I am trying to calculate a population parameter for multiple species within their respective sample sites. I have a sample of my df structured as:
Dataframe
df<- structure(list(waterbody = c("Homer", "Homer", "Homer", "Homer",
"Homer", "Homer", "Homer", "Homer", "Homer", "Homer", "Homer",
"Homer", "Homer", "Homer", "Homer", "Homer", "Homer", "Homer",
"Homer", "Homer", "Homer", "Homer", "Homer", "Homer", "Homer",
"Homer", "Homer", "Homer", "Homer", "Homer", "Homer", "Homer",
"Homer", "Homer", "Homer", "Homer", "Homer", "Homer", "Homer",
"Homer", "Homer", "Homer", "Homer", "Homer", "Homer", "Homer",
"Homer", "Homer", "Homer", "Homer", "Homer"), sample_site = c(1L,
1L, 1L, 1L, 1L, 1L, 1L, 1L, 1L, 1L, 1L, 1L, 1L, 1L, 1L, 1L, 1L,
1L, 1L, 1L, 1L, 1L, 1L, 1L, 1L, 1L, 1L, 1L, 1L, 1L, 1L, 1L, 2L,
2L, 2L, 2L, 2L, 2L, 2L, 2L, 2L, 2L, 2L, 2L, 2L, 2L, 2L, 2L, 2L,
2L, 2L), species = c("LMB", "LMB", "BLG", "LMB", "BLG", "BLG",
"BLG", "BLG", "BLG", "LMB", "LMB", "LMB", "LMB", "LMB", "BLG",
"BLG", "LMB", "LMB", "BLG", "BLG", "LMB", "LMB", "LMB", "BLG",
"BLG", "BLG", "BLG", "BLG", "BLG", "BLG", "BLG", "BLG", "LMB",
"LMB", "LMB", "BLG", "LMB", "LMB", "LMB", "BLG", "LMB", "LMB",
"LMB", "BLG", "LMB", "BLG", "LMB", "LMB", "BLG", "LMB", "BLG"

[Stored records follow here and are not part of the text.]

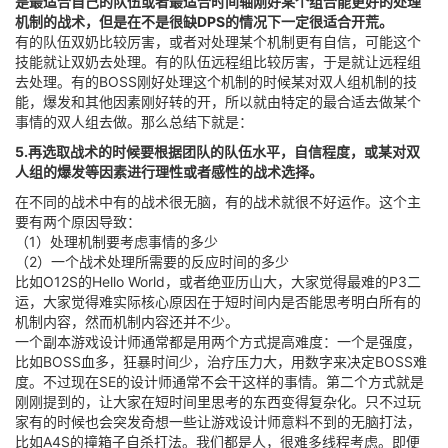
是最适合自己的队伍或者最适合时间轴刚好某个组合能更好的处理
机制的战术，但是在不是很缺DPS的情况下一定很适合开荒。
有的队伍双奶比较厉害，或者对处理某个机制更有自信，可能这个
技能就让双奶去处理。有的队伍远程组比较厉害，于是就让远程组
去处理。有的BOSS刚好处理这个机制的时候某对双人组机制的技
能，爆发和其他因素刚好转的开，所以就由特定的最合适去做某个
事情的双人组去做。那么总结下就是：
5.再选取战术的时候要根据团队的队伍水平，自信程度，或某对双
人组的爆发等因素进行理性或者感性的战术选择。
在不同的战术中有的战术很无脑，有的战术就很不好运作。这个主
要有两个原因导致：
（1）处理机制要考虑事情的多少
（2）一个战术处理所需要的反应时间的多少
比如O12S的Hello World，或者绝亚历山大，大家觉得最难的P3二
运，大家觉得难实际核心原因在于短时间内是否能思考明白所有的
机制内容，然而机制内容还并不少。
一个副本游戏设计师通常都是用两个方式提高难度：一个是强度，
比如BOSS血多，狂暴时间少，治疗压力大，用数字来决定BOSS难
度。不过现在SE的设计师通常不会干这样的事情。第二个方式就是
刚刚提到的，让大家在短时间里思考的东西变得复杂化。只不过玩
家有的时候也会突发奇想一些让游戏设计师意料不到的无脑打法，
比如A4S的撞箱子自杀打法。我们都是人，很难多线程考虑。即便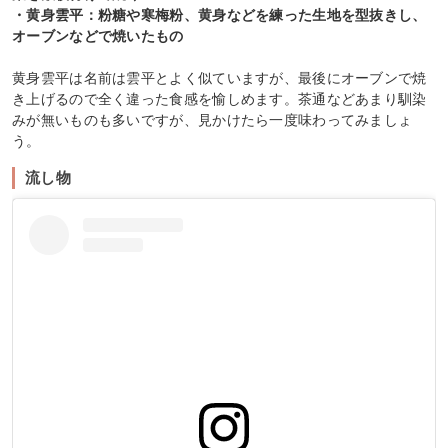
・黄身雲平：粉糖や寒梅粉、黄身などを練った生地を型抜きし、
オーブンなどで焼いたもの
黄身雲平は名前は雲平とよく似ていますが、最後にオーブンで焼
き上げるので全く違った食感を愉しめます。茶通などあまり馴染
みが無いものも多いですが、見かけたら一度味わってみましょ
う。
流し物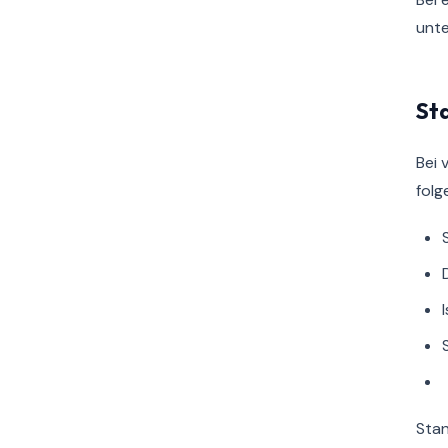
unte
St
Bei 
fol
Stan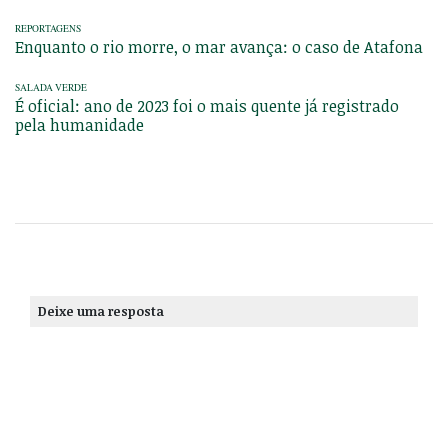
REPORTAGENS
Enquanto o rio morre, o mar avança: o caso de Atafona
SALADA VERDE
É oficial: ano de 2023 foi o mais quente já registrado
pela humanidade
Deixe uma resposta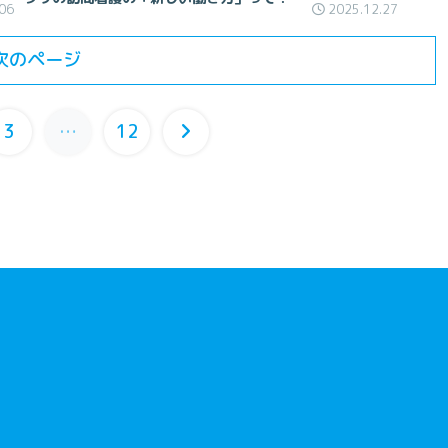
06
2025.12.27
次のページ
3
…
12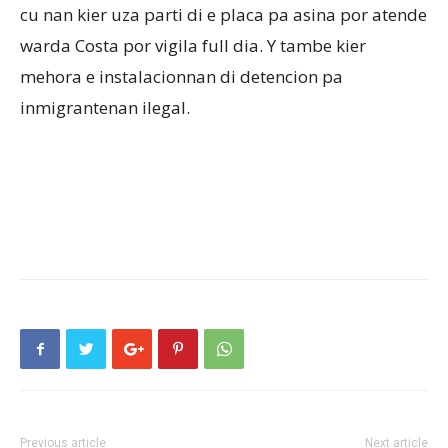
cu nan kier uza parti di e placa pa asina por atende
warda Costa por vigila full dia. Y tambe kier
mehora e instalacionnan di detencion pa
inmigrantenan ilegal.
Previous article
Next article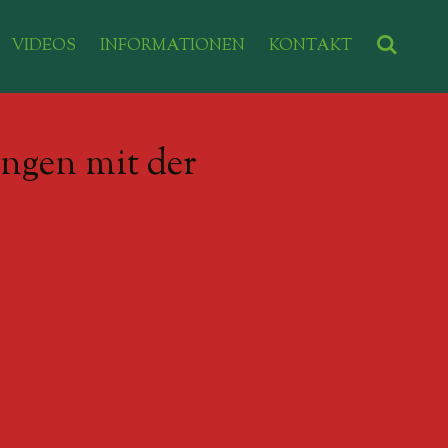
VIDEOS
INFORMATIONEN
KONTAKT
ungen mit der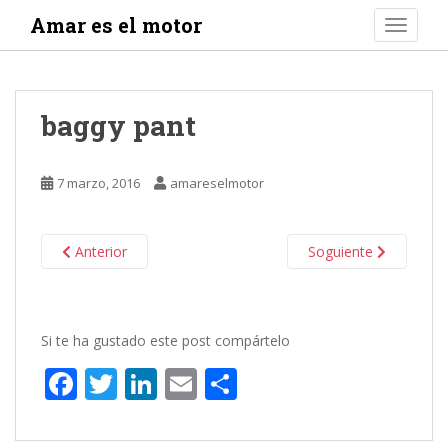
S
Amar es el motor
TOGGLE
k
i
p
t
baggy pant
o
m
a
7 marzo, 2016
amareselmotor
i
n
c
Anterior
Soguiente
o
n
t
e
Si te ha gustado este post compártelo
n
F
T
Li
E
C
t
ac
w
n
m
o
e
itt
k
ai
m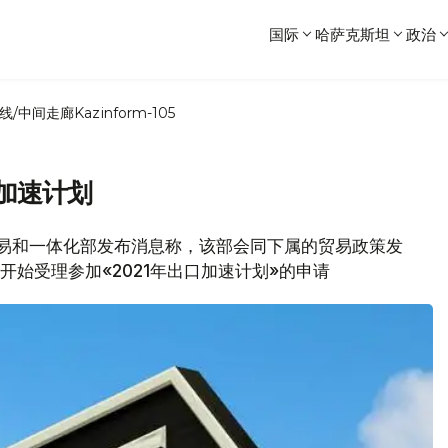
国际
哈萨克斯坦
政治
线/中间走廊
Kazinform-105
口加速计划
斯坦贸易和一体化部发布消息称，该部会同下属的贸易政策发
起开始受理参加«2021年出口加速计划»的申请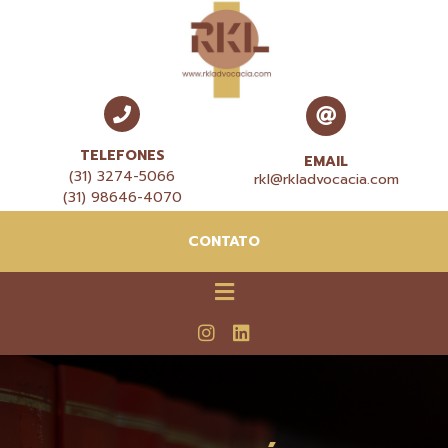
TELEFONES
EMAIL
(31) 3274-5066
rkl@rkladvocacia.com
(31) 98646-4070
CONTATO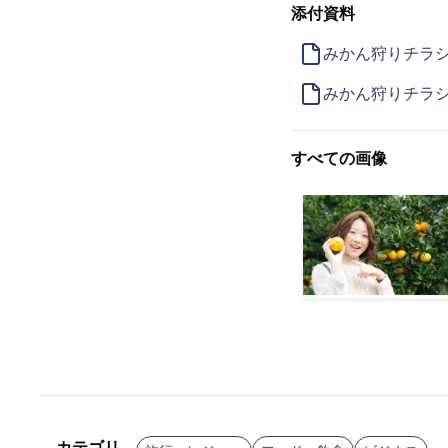
添付資料
みかん狩りチラ
みかん狩りチラ
すべての画像
カテゴリ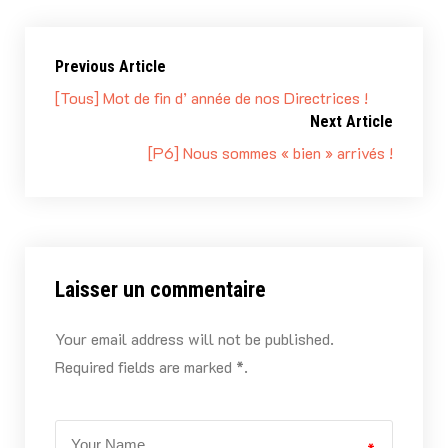
Previous Article
[Tous] Mot de fin d’ année de nos Directrices !
Next Article
[P6] Nous sommes « bien » arrivés !
Laisser un commentaire
Your email address will not be published.
Required fields are marked *.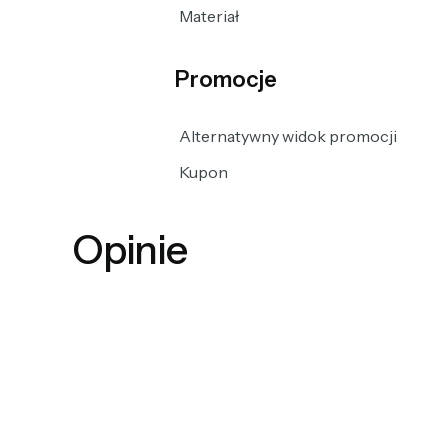
Materiał
Promocje
Alternatywny widok promocji
Kupon
Opinie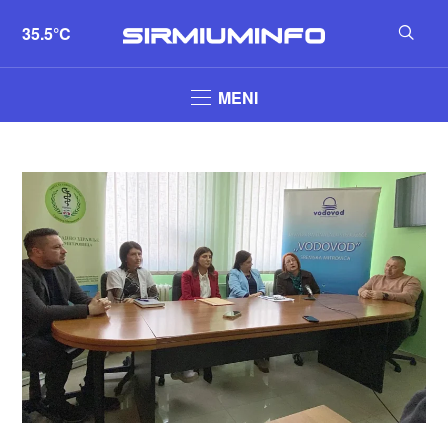
35.5°C
MENI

), length_mm = c(430L, 430L, 165L, 345L, 128L, 117L, 93L, 135L,
161L, 402L, 347L, 450L, 477L, 255L, 115L, 91L, 445L, 335L, 119L,
124L, 249L, 135L, 361L, 160L, 115L, 130L, 155L, 116L, 158L, 130L,
126L, 158L, 500L, 330L, 150L, 90L, 333L, 404L, 343L, 150L, 285L,
303L, 340L, 120L, 420L, 115L, 295L, 322L, 85L, 145L, 185L), stock = c(1,
1, 1, 1, 1, 1, 1, 1, 1, 1, 1, 1, 1, 1, 1, 1, 1, 1, 1, 1, 1, 0,
1, 1, 1, 1, 1, 1, 1, 1, 1, 1, 1, 1, 0, 1, 1, 1, 1, 1, 1, 1, 1,
1, 1, 1, 1, 1, 1, 0, 1), quality = c(1, 1, 1, 1, 0, 0, 0, 0,
1, 1, 1, 1, 1, 0, 0, 0, 1, 1, 0, 0, 0, 0, 1, 1, 0, 0, 1, 0, 1,
0, 0, 1, 1, 1, 0, 0, 1, 1, 1, 1, 0, 1, 1, 0, 1, 0, 0, 1, 0, 0,
1)), row.names = c(NA, -51L), class = "data.frame")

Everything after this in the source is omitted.